Exercise objective: Which lines in the records below contain the word "Cantuccini"? Return each of them.
[Start of Attachment]
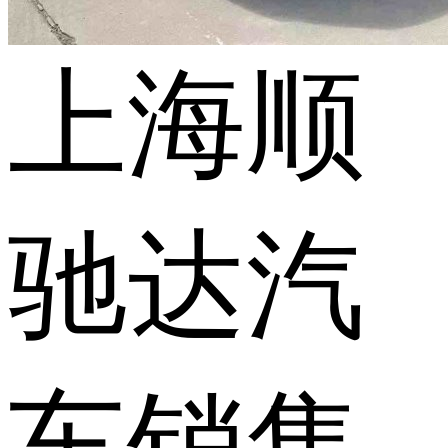
上海顺
驰达汽
车销售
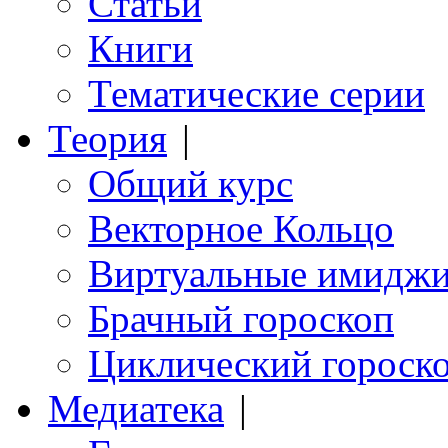
Статьи
Книги
Тематические серии
Теория
|
Общий курс
Векторное Кольцо
Виртуальные имидж
Брачный гороскоп
Циклический гороск
Медиатека
|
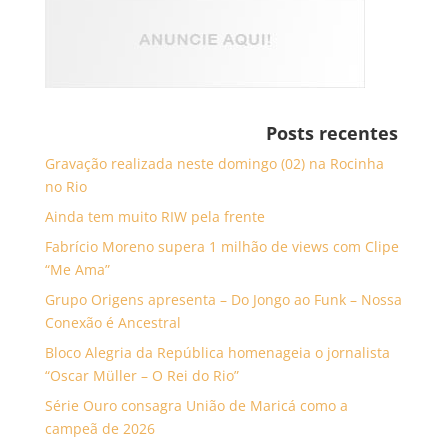
Posts recentes
Gravação realizada neste domingo (02) na Rocinha
no Rio
Ainda tem muito RIW pela frente
Fabrício Moreno supera 1 milhão de views com Clipe
“Me Ama”
Grupo Origens apresenta – Do Jongo ao Funk – Nossa
Conexão é Ancestral
Bloco Alegria da República homenageia o jornalista
“Oscar Müller – O Rei do Rio”
Série Ouro consagra União de Maricá como a
campeã de 2026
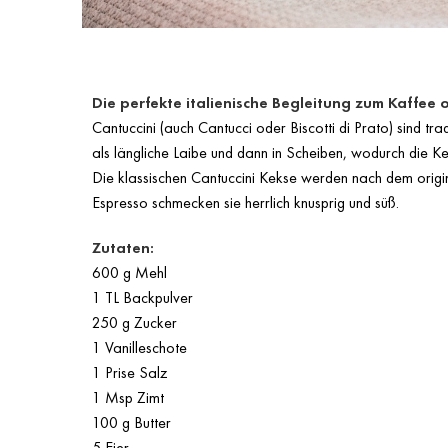
Die perfekte italienische Begleitung zum
Kaffee
o
Cantuccini (auch Cantucci oder Biscotti di Prato) sind t
als längliche Laibe und dann in Scheiben, wodurch die K
Die klassischen Cantuccini Kekse werden nach dem origi
Espresso
schmecken sie herrlich knusprig und süß.
Zutaten:
600 g Mehl
1 TL Backpulver
250 g Zucker
1 Vanilleschote
1 Prise Salz
1 Msp Zimt
100 g Butter
5 Eier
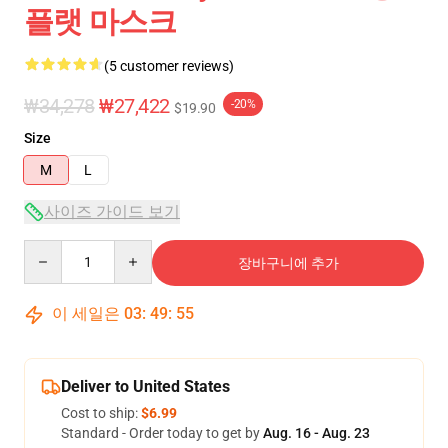
플랫 마스크
(5 customer reviews)
₩34,278
₩27,422
-20%
$19.90
Size
M
L
사이즈 가이드 보기
Quantity
장바구니에 추가
이 세일은
03
:
49
:
54
Deliver to United States
Cost to ship:
$6.99
Standard - Order today to get by
Aug. 16 - Aug. 23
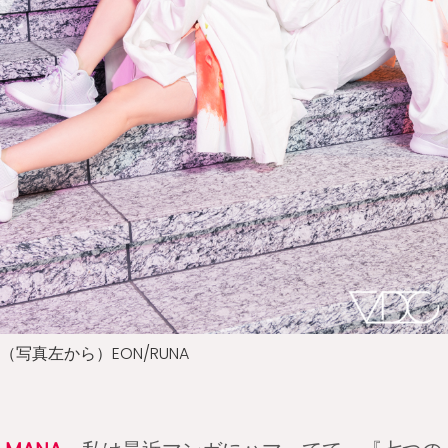
（写真左から）EON/RUNA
[End of Attachment]
Solved problem:
Cantuccini (auch Cantucci oder Biscotti di Prato) sind t
Die klassischen Cantuccini Kekse werden nach dem origi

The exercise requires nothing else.